• _Activity_:
Word for word, repeat every entry that appears below.

Stored data entries
———

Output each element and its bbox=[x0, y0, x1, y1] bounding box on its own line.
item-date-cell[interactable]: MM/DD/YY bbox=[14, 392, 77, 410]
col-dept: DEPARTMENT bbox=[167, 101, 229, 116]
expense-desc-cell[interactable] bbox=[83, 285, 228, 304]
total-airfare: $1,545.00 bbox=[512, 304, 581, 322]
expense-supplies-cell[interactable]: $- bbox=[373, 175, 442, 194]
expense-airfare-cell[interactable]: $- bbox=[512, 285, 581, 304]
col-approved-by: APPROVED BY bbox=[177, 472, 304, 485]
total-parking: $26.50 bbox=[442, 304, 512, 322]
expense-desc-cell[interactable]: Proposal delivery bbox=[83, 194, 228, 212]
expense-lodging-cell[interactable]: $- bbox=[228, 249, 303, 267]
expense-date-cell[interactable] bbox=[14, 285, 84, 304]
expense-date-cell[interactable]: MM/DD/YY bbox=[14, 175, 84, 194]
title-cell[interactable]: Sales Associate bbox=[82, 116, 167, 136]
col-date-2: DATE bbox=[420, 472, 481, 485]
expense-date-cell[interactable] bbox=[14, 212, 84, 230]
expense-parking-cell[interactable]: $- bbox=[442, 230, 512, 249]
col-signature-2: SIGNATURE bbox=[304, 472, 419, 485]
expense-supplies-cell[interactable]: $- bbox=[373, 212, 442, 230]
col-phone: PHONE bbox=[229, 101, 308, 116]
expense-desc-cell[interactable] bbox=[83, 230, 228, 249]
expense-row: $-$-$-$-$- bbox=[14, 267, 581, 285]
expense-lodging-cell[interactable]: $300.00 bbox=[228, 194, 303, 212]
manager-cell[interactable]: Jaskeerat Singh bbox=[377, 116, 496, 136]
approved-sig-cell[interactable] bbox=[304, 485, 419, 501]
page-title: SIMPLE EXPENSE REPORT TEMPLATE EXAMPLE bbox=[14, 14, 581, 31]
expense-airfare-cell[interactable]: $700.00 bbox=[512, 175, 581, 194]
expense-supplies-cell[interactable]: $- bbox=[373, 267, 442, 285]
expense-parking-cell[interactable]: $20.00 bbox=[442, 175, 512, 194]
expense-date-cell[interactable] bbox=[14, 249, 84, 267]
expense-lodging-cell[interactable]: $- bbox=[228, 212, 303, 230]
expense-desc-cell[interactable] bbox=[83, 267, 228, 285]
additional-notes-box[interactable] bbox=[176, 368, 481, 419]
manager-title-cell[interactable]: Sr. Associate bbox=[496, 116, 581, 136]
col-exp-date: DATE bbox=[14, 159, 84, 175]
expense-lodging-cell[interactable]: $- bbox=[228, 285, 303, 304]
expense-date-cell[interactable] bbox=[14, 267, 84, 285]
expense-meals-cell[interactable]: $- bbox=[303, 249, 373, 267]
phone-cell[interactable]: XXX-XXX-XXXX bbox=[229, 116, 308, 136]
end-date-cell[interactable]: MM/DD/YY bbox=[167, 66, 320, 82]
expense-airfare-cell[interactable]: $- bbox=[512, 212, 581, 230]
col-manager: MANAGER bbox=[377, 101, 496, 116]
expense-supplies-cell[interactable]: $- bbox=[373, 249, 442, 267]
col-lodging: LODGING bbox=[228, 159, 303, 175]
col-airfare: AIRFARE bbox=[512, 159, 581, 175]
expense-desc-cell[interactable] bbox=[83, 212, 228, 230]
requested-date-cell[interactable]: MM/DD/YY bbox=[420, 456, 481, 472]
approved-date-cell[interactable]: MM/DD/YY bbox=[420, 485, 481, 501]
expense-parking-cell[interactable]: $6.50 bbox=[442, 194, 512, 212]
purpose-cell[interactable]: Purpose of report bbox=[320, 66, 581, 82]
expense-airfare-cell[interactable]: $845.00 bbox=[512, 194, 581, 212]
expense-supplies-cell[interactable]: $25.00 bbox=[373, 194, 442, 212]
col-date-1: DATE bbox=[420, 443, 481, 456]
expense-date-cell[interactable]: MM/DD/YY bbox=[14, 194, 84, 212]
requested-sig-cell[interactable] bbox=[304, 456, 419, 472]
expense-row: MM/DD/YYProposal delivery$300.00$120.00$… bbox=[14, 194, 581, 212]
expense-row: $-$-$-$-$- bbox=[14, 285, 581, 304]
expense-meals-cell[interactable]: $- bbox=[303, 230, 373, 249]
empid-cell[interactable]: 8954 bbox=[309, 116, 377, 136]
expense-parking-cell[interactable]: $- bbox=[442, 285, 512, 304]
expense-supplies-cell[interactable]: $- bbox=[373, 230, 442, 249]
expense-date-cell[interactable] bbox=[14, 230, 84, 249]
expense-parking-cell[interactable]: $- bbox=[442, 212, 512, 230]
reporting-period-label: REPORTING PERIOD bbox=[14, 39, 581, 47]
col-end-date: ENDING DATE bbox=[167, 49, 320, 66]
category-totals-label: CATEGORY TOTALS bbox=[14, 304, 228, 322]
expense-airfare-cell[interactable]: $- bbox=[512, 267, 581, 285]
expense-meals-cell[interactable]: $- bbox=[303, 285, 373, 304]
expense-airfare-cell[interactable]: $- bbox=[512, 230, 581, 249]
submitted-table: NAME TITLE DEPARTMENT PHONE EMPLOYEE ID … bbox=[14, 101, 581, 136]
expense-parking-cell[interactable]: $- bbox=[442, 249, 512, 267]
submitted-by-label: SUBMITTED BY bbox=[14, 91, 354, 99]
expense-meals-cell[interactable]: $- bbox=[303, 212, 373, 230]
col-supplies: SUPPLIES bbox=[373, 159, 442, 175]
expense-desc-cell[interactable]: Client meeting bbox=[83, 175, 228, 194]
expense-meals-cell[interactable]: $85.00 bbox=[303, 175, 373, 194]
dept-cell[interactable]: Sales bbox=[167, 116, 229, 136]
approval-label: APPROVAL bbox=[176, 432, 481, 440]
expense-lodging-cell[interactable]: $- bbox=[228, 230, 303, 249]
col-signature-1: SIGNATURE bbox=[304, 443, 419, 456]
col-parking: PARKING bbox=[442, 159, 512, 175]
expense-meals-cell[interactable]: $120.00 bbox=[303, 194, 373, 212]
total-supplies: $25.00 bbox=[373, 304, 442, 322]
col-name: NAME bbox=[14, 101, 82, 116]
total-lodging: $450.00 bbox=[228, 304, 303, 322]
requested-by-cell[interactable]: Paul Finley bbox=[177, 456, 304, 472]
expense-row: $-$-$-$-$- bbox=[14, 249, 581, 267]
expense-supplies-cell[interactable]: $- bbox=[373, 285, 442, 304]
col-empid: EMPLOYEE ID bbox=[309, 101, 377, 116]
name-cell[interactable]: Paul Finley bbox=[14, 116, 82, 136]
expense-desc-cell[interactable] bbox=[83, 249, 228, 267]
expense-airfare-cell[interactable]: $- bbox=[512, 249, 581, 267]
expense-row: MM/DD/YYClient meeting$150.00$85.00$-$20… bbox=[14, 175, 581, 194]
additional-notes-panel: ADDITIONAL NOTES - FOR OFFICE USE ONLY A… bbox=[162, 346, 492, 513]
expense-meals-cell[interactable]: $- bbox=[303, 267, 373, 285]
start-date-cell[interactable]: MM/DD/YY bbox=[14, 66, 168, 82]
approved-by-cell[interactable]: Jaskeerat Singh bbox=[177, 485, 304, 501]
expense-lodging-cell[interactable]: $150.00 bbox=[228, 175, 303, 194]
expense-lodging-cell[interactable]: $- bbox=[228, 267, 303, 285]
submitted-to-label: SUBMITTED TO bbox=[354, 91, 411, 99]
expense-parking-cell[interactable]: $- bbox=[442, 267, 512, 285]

———

• _Response to the task_:
Output each element and its bbox=[x0, y0, x1, y1] bounding box on its own line.
item-date-cell[interactable]: MM/DD/YY bbox=[14, 392, 77, 410]
col-dept: DEPARTMENT bbox=[167, 101, 229, 116]
expense-desc-cell[interactable] bbox=[83, 285, 228, 304]
total-airfare: $1,545.00 bbox=[512, 304, 581, 322]
expense-supplies-cell[interactable]: $- bbox=[373, 175, 442, 194]
expense-airfare-cell[interactable]: $- bbox=[512, 285, 581, 304]
col-approved-by: APPROVED BY bbox=[177, 472, 304, 485]
total-parking: $26.50 bbox=[442, 304, 512, 322]
expense-desc-cell[interactable]: Proposal delivery bbox=[83, 194, 228, 212]
expense-lodging-cell[interactable]: $- bbox=[228, 249, 303, 267]
expense-date-cell[interactable] bbox=[14, 285, 84, 304]
expense-date-cell[interactable]: MM/DD/YY bbox=[14, 175, 84, 194]
title-cell[interactable]: Sales Associate bbox=[82, 116, 167, 136]
col-date-2: DATE bbox=[420, 472, 481, 485]
expense-date-cell[interactable] bbox=[14, 212, 84, 230]
expense-parking-cell[interactable]: $- bbox=[442, 230, 512, 249]
col-signature-2: SIGNATURE bbox=[304, 472, 419, 485]
expense-supplies-cell[interactable]: $- bbox=[373, 212, 442, 230]
col-phone: PHONE bbox=[229, 101, 308, 116]
expense-desc-cell[interactable] bbox=[83, 230, 228, 249]
expense-row: $-$-$-$-$- bbox=[14, 267, 581, 285]
expense-lodging-cell[interactable]: $300.00 bbox=[228, 194, 303, 212]
manager-cell[interactable]: Jaskeerat Singh bbox=[377, 116, 496, 136]
approved-sig-cell[interactable] bbox=[304, 485, 419, 501]
page-title: SIMPLE EXPENSE REPORT TEMPLATE EXAMPLE bbox=[14, 14, 581, 31]
expense-airfare-cell[interactable]: $700.00 bbox=[512, 175, 581, 194]
expense-supplies-cell[interactable]: $- bbox=[373, 267, 442, 285]
expense-parking-cell[interactable]: $20.00 bbox=[442, 175, 512, 194]
expense-date-cell[interactable] bbox=[14, 249, 84, 267]
expense-lodging-cell[interactable]: $- bbox=[228, 212, 303, 230]
expense-desc-cell[interactable] bbox=[83, 267, 228, 285]
additional-notes-box[interactable] bbox=[176, 368, 481, 419]
manager-title-cell[interactable]: Sr. Associate bbox=[496, 116, 581, 136]
col-exp-date: DATE bbox=[14, 159, 84, 175]
expense-lodging-cell[interactable]: $- bbox=[228, 285, 303, 304]
expense-date-cell[interactable] bbox=[14, 267, 84, 285]
expense-meals-cell[interactable]: $- bbox=[303, 249, 373, 267]
phone-cell[interactable]: XXX-XXX-XXXX bbox=[229, 116, 308, 136]
end-date-cell[interactable]: MM/DD/YY bbox=[167, 66, 320, 82]
expense-airfare-cell[interactable]: $- bbox=[512, 212, 581, 230]
col-manager: MANAGER bbox=[377, 101, 496, 116]
expense-supplies-cell[interactable]: $- bbox=[373, 249, 442, 267]
col-lodging: LODGING bbox=[228, 159, 303, 175]
col-airfare: AIRFARE bbox=[512, 159, 581, 175]
expense-desc-cell[interactable] bbox=[83, 212, 228, 230]
requested-date-cell[interactable]: MM/DD/YY bbox=[420, 456, 481, 472]
approved-date-cell[interactable]: MM/DD/YY bbox=[420, 485, 481, 501]
expense-parking-cell[interactable]: $6.50 bbox=[442, 194, 512, 212]
purpose-cell[interactable]: Purpose of report bbox=[320, 66, 581, 82]
expense-airfare-cell[interactable]: $845.00 bbox=[512, 194, 581, 212]
expense-supplies-cell[interactable]: $25.00 bbox=[373, 194, 442, 212]
col-date-1: DATE bbox=[420, 443, 481, 456]
expense-date-cell[interactable]: MM/DD/YY bbox=[14, 194, 84, 212]
requested-sig-cell[interactable] bbox=[304, 456, 419, 472]
expense-row: MM/DD/YYProposal delivery$300.00$120.00$… bbox=[14, 194, 581, 212]
expense-row: $-$-$-$-$- bbox=[14, 285, 581, 304]
expense-meals-cell[interactable]: $- bbox=[303, 230, 373, 249]
empid-cell[interactable]: 8954 bbox=[309, 116, 377, 136]
expense-parking-cell[interactable]: $- bbox=[442, 285, 512, 304]
expense-supplies-cell[interactable]: $- bbox=[373, 230, 442, 249]
expense-date-cell[interactable] bbox=[14, 230, 84, 249]
expense-parking-cell[interactable]: $- bbox=[442, 212, 512, 230]
reporting-period-label: REPORTING PERIOD bbox=[14, 39, 581, 47]
col-end-date: ENDING DATE bbox=[167, 49, 320, 66]
category-totals-label: CATEGORY TOTALS bbox=[14, 304, 228, 322]
expense-airfare-cell[interactable]: $- bbox=[512, 267, 581, 285]
expense-meals-cell[interactable]: $- bbox=[303, 285, 373, 304]
expense-airfare-cell[interactable]: $- bbox=[512, 230, 581, 249]
submitted-table: NAME TITLE DEPARTMENT PHONE EMPLOYEE ID … bbox=[14, 101, 581, 136]
expense-parking-cell[interactable]: $- bbox=[442, 249, 512, 267]
submitted-by-label: SUBMITTED BY bbox=[14, 91, 354, 99]
expense-meals-cell[interactable]: $- bbox=[303, 212, 373, 230]
col-supplies: SUPPLIES bbox=[373, 159, 442, 175]
expense-desc-cell[interactable]: Client meeting bbox=[83, 175, 228, 194]
expense-meals-cell[interactable]: $85.00 bbox=[303, 175, 373, 194]
dept-cell[interactable]: Sales bbox=[167, 116, 229, 136]
approval-label: APPROVAL bbox=[176, 432, 481, 440]
expense-lodging-cell[interactable]: $- bbox=[228, 230, 303, 249]
col-signature-1: SIGNATURE bbox=[304, 443, 419, 456]
col-parking: PARKING bbox=[442, 159, 512, 175]
expense-meals-cell[interactable]: $120.00 bbox=[303, 194, 373, 212]
total-supplies: $25.00 bbox=[373, 304, 442, 322]
col-name: NAME bbox=[14, 101, 82, 116]
total-lodging: $450.00 bbox=[228, 304, 303, 322]
requested-by-cell[interactable]: Paul Finley bbox=[177, 456, 304, 472]
expense-row: $-$-$-$-$- bbox=[14, 249, 581, 267]
expense-supplies-cell[interactable]: $- bbox=[373, 285, 442, 304]
col-empid: EMPLOYEE ID bbox=[309, 101, 377, 116]
name-cell[interactable]: Paul Finley bbox=[14, 116, 82, 136]
expense-desc-cell[interactable] bbox=[83, 249, 228, 267]
expense-airfare-cell[interactable]: $- bbox=[512, 249, 581, 267]
expense-row: MM/DD/YYClient meeting$150.00$85.00$-$20… bbox=[14, 175, 581, 194]
additional-notes-panel: ADDITIONAL NOTES - FOR OFFICE USE ONLY A… bbox=[162, 346, 492, 513]
expense-meals-cell[interactable]: $- bbox=[303, 267, 373, 285]
start-date-cell[interactable]: MM/DD/YY bbox=[14, 66, 168, 82]
approved-by-cell[interactable]: Jaskeerat Singh bbox=[177, 485, 304, 501]
expense-lodging-cell[interactable]: $150.00 bbox=[228, 175, 303, 194]
expense-lodging-cell[interactable]: $- bbox=[228, 267, 303, 285]
submitted-to-label: SUBMITTED TO bbox=[354, 91, 411, 99]
expense-parking-cell[interactable]: $- bbox=[442, 267, 512, 285]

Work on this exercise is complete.